Summary
In Cox v. Kille, 50 N.J. Eq. 176, 24 A. 1032, 1033, the mortgage was given for the life of S.M.R., with a provision that if at any time default should be made in payment of interest, for the space of thirty days, then the principal sum and all interest in arrears should immediately become due and payable.
Summary of this case from Kleiman v. KolkerOpinion
08-29-1892
S. M. Dickinson, for complainant. R. S. Clymer, for defendant.
(Syllabus by the Court.)
Bill by Harris Cox and another against S. Lewis Kille and others to foreclose a mortgage. On motion to strike out the answer. Portion of answer stricken out.

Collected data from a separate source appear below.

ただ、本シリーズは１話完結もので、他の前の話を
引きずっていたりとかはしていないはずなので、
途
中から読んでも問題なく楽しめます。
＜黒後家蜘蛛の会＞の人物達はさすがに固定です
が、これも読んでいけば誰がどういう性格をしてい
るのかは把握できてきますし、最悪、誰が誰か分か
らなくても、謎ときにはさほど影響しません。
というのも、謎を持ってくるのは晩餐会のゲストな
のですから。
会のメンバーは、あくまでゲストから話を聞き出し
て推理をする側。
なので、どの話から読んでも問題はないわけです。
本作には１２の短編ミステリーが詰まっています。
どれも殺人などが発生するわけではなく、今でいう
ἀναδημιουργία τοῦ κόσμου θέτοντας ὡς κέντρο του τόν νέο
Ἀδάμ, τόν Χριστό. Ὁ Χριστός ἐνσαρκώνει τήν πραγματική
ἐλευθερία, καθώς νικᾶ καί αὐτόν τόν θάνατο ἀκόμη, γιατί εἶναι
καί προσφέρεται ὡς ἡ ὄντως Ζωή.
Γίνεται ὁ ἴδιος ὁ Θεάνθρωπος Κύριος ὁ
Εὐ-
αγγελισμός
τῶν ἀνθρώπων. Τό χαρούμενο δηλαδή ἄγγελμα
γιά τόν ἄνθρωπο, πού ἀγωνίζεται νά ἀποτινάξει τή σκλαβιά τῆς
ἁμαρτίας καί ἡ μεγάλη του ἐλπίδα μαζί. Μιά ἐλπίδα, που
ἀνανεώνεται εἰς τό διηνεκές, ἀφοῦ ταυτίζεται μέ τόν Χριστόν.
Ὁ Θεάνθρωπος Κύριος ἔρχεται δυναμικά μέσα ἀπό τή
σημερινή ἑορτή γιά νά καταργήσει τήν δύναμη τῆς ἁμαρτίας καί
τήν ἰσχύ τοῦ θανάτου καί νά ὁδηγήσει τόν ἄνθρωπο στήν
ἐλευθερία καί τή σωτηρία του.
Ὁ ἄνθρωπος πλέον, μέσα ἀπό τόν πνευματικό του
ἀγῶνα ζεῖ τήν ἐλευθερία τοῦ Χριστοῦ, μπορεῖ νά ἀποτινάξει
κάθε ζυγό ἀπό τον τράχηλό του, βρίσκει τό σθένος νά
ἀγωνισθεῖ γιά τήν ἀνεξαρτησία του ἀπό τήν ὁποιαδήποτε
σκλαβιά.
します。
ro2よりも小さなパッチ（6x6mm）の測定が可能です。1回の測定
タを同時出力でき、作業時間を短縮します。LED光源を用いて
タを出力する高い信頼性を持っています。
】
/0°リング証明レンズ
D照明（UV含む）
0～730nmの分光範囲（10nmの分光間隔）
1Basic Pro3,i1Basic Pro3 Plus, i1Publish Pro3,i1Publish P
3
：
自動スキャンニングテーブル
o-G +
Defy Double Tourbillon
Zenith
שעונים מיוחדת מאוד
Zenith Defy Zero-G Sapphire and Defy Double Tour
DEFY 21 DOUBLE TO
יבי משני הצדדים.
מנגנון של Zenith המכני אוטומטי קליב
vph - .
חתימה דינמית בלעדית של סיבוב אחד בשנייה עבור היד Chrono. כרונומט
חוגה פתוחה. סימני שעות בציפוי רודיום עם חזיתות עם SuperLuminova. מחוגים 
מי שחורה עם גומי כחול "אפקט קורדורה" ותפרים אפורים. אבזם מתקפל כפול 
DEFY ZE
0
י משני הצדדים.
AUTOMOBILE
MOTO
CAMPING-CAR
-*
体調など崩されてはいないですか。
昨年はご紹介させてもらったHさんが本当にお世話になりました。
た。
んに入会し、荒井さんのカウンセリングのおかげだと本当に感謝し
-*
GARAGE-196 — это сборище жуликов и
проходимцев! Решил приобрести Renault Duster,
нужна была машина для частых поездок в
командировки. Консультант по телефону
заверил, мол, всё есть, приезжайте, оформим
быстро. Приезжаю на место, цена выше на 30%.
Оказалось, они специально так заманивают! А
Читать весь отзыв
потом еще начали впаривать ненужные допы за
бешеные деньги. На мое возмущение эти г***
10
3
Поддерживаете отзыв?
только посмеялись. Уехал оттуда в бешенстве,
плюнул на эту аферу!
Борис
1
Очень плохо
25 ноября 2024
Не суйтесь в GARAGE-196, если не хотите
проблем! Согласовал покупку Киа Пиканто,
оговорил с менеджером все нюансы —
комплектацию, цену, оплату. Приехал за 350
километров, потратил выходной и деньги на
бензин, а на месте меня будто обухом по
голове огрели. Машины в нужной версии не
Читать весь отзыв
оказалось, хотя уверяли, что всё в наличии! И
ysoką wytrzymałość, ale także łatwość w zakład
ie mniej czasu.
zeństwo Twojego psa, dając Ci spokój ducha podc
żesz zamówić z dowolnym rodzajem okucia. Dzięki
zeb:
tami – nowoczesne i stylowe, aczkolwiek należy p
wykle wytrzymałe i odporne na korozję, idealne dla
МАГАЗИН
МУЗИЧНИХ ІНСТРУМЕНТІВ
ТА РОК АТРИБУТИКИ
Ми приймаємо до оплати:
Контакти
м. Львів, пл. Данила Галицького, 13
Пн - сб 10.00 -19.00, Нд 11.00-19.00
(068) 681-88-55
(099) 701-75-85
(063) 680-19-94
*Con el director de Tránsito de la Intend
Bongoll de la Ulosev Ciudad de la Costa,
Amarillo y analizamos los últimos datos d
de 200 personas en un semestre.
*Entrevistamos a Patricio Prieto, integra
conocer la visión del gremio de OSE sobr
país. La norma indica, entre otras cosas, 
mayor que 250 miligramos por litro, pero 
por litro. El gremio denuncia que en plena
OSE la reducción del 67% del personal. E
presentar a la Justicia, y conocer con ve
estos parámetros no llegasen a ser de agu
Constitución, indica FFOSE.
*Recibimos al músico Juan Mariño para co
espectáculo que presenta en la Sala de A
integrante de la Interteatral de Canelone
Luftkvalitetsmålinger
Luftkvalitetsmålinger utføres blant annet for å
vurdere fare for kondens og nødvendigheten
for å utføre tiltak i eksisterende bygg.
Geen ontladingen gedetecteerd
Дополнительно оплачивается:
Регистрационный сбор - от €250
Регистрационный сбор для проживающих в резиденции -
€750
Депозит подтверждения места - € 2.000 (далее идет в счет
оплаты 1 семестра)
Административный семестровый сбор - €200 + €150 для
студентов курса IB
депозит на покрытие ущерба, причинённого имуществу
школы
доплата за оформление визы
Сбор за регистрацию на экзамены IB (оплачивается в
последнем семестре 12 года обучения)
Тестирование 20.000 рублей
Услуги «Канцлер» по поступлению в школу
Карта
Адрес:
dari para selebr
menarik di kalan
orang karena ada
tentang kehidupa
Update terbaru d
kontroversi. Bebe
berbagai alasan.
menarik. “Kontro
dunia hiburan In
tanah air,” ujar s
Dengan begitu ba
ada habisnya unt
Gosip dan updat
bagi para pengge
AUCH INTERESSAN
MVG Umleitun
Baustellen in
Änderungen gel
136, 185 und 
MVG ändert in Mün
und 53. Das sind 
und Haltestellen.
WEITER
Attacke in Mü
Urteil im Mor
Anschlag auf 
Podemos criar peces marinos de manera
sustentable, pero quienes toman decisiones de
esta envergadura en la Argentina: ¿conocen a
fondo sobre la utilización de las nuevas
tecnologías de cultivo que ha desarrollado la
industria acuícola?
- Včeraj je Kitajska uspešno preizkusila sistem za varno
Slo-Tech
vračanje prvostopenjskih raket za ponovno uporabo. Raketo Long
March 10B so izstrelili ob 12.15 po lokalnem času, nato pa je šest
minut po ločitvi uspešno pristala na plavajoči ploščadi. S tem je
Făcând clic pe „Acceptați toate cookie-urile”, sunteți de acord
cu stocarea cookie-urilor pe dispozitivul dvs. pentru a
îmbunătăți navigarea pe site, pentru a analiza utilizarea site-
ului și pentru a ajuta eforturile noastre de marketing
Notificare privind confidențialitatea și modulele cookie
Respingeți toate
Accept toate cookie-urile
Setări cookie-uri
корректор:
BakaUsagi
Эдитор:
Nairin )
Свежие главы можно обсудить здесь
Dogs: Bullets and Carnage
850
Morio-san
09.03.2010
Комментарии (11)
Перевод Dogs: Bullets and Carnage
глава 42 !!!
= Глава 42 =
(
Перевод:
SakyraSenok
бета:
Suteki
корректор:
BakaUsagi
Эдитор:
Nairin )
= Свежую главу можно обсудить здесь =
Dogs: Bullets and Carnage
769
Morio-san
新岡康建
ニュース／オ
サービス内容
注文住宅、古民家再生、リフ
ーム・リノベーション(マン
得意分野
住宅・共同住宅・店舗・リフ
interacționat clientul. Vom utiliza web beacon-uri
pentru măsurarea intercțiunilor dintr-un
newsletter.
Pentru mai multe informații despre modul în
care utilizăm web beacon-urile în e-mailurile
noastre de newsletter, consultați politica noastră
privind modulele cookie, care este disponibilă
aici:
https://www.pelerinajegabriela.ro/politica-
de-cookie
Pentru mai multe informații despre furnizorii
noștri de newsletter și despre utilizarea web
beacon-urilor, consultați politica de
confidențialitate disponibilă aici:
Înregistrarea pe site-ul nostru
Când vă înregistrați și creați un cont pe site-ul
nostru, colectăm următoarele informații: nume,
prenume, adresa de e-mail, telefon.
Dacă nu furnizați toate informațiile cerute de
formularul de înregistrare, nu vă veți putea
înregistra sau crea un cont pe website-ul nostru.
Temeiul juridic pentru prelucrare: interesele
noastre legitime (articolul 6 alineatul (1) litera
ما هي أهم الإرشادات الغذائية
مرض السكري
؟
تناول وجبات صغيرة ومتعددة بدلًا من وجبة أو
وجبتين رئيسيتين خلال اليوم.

S. M. Dickinson, for complainant.
R. S. Clymer, for defendant.
BIRD, V. C. The bill in this case is filed to foreclose, to the extent of the interest due, a mortgage, to secure the payment of the principal of a bond at and immediately after the death of S. M. R., and the interest thereof semiannually during her lifetime, with a provision that if at any time default should be made in the payment of the said interest, for the space of 30 days after the same should have become due, then the said principal sum, and all interest in arrears, should immediately after such default become due and payable. Six months' interest became due last November. S. M. R. is still living. The defendant Kille has answered. He admits his ownership of the equity of redemption, and that the interest is in arrear, and that he is liable to pay the same. But he insists that by virtue of the language of the bond, as above stated, the principal as well as the interest has become due, and that he is entitled to pay the same. It is urged that because the bond provides that, in case the interest remains due and unpaid for the space of 30 days, then the principal shall become instantly due and payable, without saying that it shall become so payable at the option of the holder of the bond, the obligor may consider the principal as due, and discharge the bond. In other words, the claim is that the obligor, by means of his own default, may exercise the option which most evidently the parties intended to give only to the obligee. Authorities need not be cited in support of the general doctrine that equity will not permit a party to take advantage of his own wrong. The principle, however, has frequently been applied when courts have been called upon to determine the rights between landlords and tenants, under similar circumstances. "It is entirely optional with the lessor whether he will avail himself of this right of re-entry or not, although, by the terms of the proviso, the term is to cease or become void for the nonperformance of the covenants; and, if the lessor does not avail himself of it, the term will continue, for the lessee cannot elect that it shall cease or be void." Taylor, Landl. & Ten.§ 492; Bainb. Mines, 484, 485. So much of the answer as alleges the right of the defendant to discharge the mortgage lien by paying both principal and interest due must be stricken out, with costs.